Editas Medicine's Chief Scientific Officer Charles Albright leaves for new job at an early-stage company just as Editas gets FDA green light for CRISPR sickle cell therapy trial.
US-based biotech startup Tessera Therapeutics announced that it has raised more than $230 million in its second round of funding. The company was founded just 2 years ago and is pursueing a new technology gene writing for the treatment of genetic diseases.
KSQ Therapeutics and Takeda enter broad strategic collaboration to desearch, develop and commercialize novel immuno-oncology therapies. The envisioned cell and non-cell therapy products will modulate targets to be identified using KSQ’s CRISPRomics discovery platform technology.
French biotech Eligo Bioscience strikes deal with GlaxoSmithKline aimed at advancing Eligobiotics® for the treatment or prevention of acne vulgaris with a pioneering CRISPR-based therapeutic for strain-specific microbiome modulation.
Verve Therapeutics, US, selects its base editor candidate VERVE-101 as lead program to treat heterozygous familial hypercholesterolemia. The decision came following durable and consistent lowering of blood low-density lipoprotein cholesterol after a one-time treatment in non-human primates.
Sarepta Therapeutics and Genevant Sciences annouce new research collaboration to develop lipid nanoparticle-based gene-editing therapeutics. The venture will bring together Sarepta’s proprietary gene-editing technology and Genevant’s proprietary LNP delivery platform for several neuromuscular diseases including Duchenne muscular dystrophy.
Mammoth Biosciences secures award to develop CRISPR-based diagnostics and biosurveillance platforms. The new funding, which comes with a subcontract with MRIGlobal, will allow Mammoth to develop its robust DETECTR™ platform for CRISPR-based detection of emerging biological threats.

Vision and opinion

CRISPR patent war between the Broad Institute and the University of California Berkely gets 7^th place in the "Top Patent Law Stories of 2020" from Patent Docs blog, JD Supra.

COVID-19

New research published in Cell reports the use of genome-wide CRISPR screens identify host viral entry factors and host pathways required for infection by SARS-CoV-2 and common cold coronaviruses.

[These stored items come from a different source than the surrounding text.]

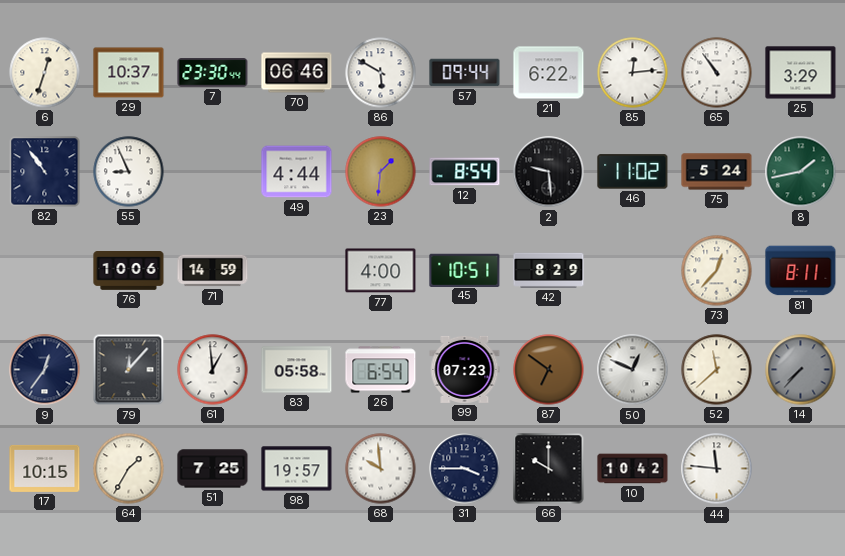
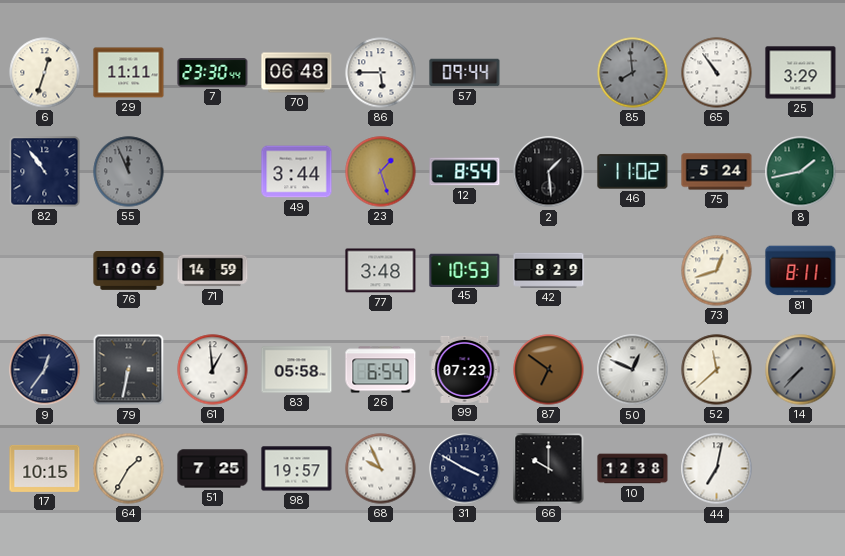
29: 10:37 -> 11:11
70: 06:46 -> 06:48
86: 5:50 -> 5:45
21: 6:22 -> none
85: 12:14 -> 7:59
85 dial: white -> grey
55: 8:56 -> 11:56
55 dial: white -> grey
49: 4:44 -> 3:44
23: 1:31 -> 1:27
2: 9:29 -> 1:29
77: 4:00 -> 3:48
45: 10:51 -> 10:53
73: 12:37 -> 12:42
79: 12:07 -> 6:32
68: 9:59 -> 9:56
31: 3:45 -> 3:50
10: 10:42 -> 12:38
44: 11:46 -> 7:02
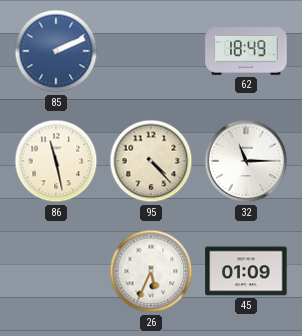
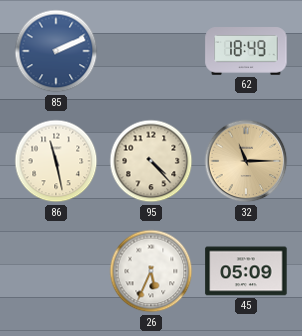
32 dial: white -> champagne
45: 01:09 -> 05:09
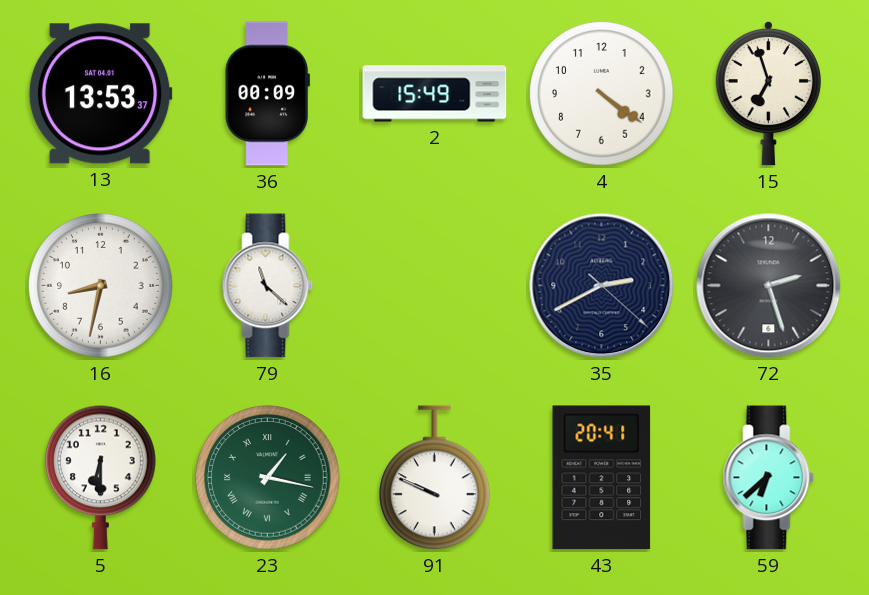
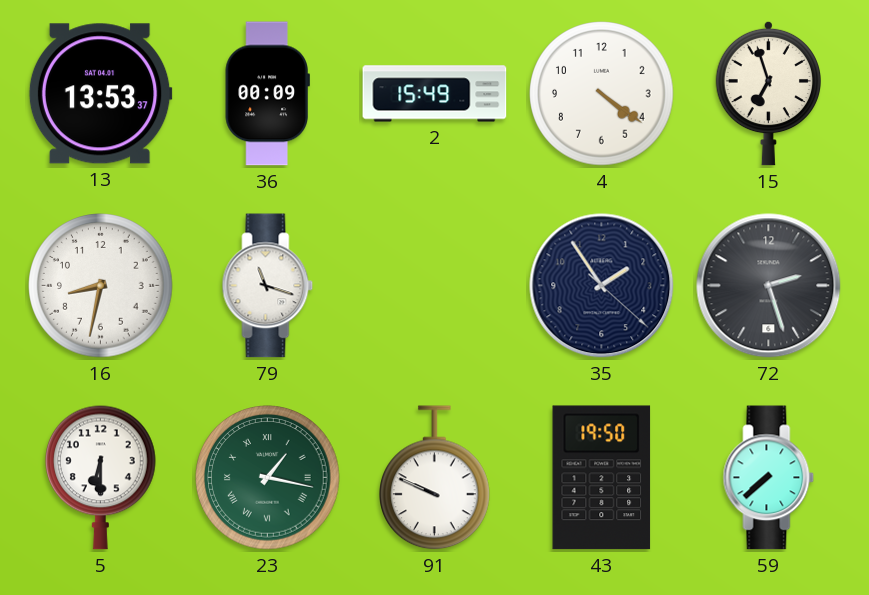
79: 11:22 -> 11:18
35: 2:40 -> 1:54
43: 20:41 -> 19:50
59: 6:38 -> 7:38
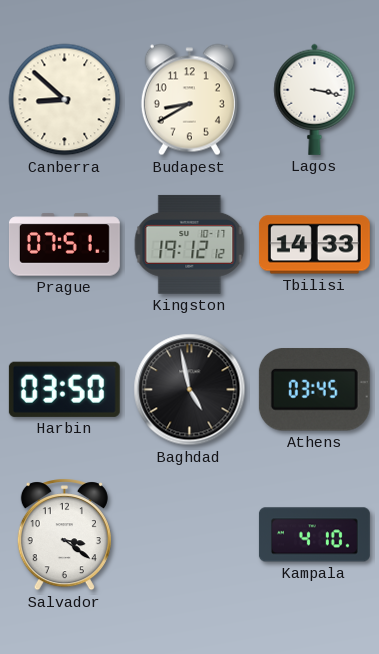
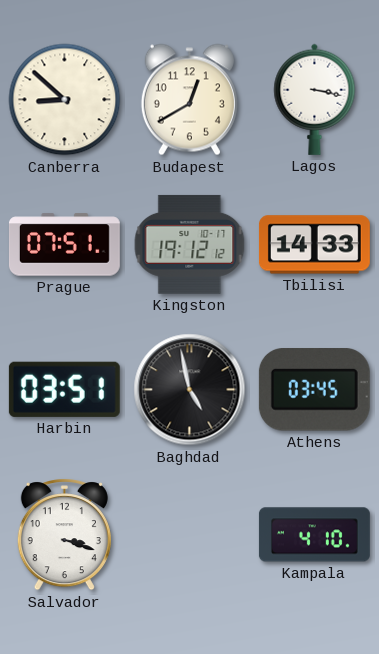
Budapest: 8:40 -> 12:40
Harbin: 03:50 -> 03:51
Salvador: 3:21 -> 3:18
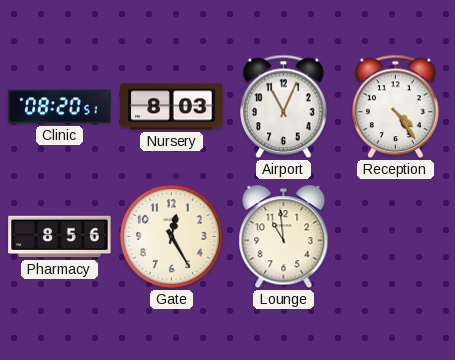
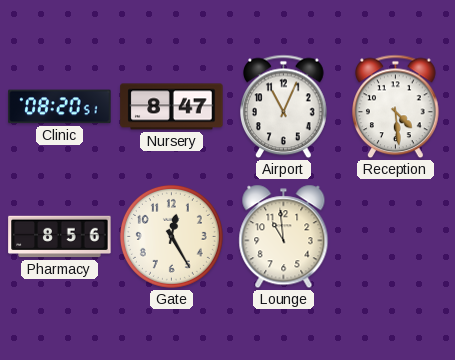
Nursery: 8:03 -> 8:47
Reception: 4:24 -> 4:29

Meetings, webinars and podcasts

In the latest Milken Institute podcast, Nobel Laureate Jennifer Doudna chatted with host Mike Milken about how fundamental research in academia led to a quick COVID-19 vaccine, and more. Listen to the podcast here, and read the podcast transcript here.

Safety

Recent article published in Methods Molecular Biology presents detailed protocols for evaluating the specificity of CRISPR-Cas9 and related gene-editing approaches in cells using targeted as well as unbiased approaches which are able to identify off-target cleavage events throughout an entire genome.
crisprSQL: a novel database platform for CRISPR/Cas off-target cleavage assays. This new resource from the University of Oxford is an interactive and bioinformatically enhanced collection of CRISPR-Cas9 off-target cleavage studies for cleavage profiling, gene editing safety analysis and transcriptomics. You can find the crisprSQL database here.

Review

Anti-CRISPRs go viral: the infection biology of CRISPR-Cas inhibitors. This review discusses recent developments in the study of anti-CRISPR (Acr) proteins and propose a framework of “phage autonomy” to evaluate CRISPR-immune evasion strategies. Read our related interview about how exploitation of anti-CRISPR proteins might make gene therapy safer.
CRISPR/Cas9 for the treatment of haematological diseases: a journey from bacteria to the bedside. This review focuses primarily on blood diseases, and takes us through the timeline of important events from the discovery of CRISPR in bacteria to the first in vivo CRISPR clinical trial.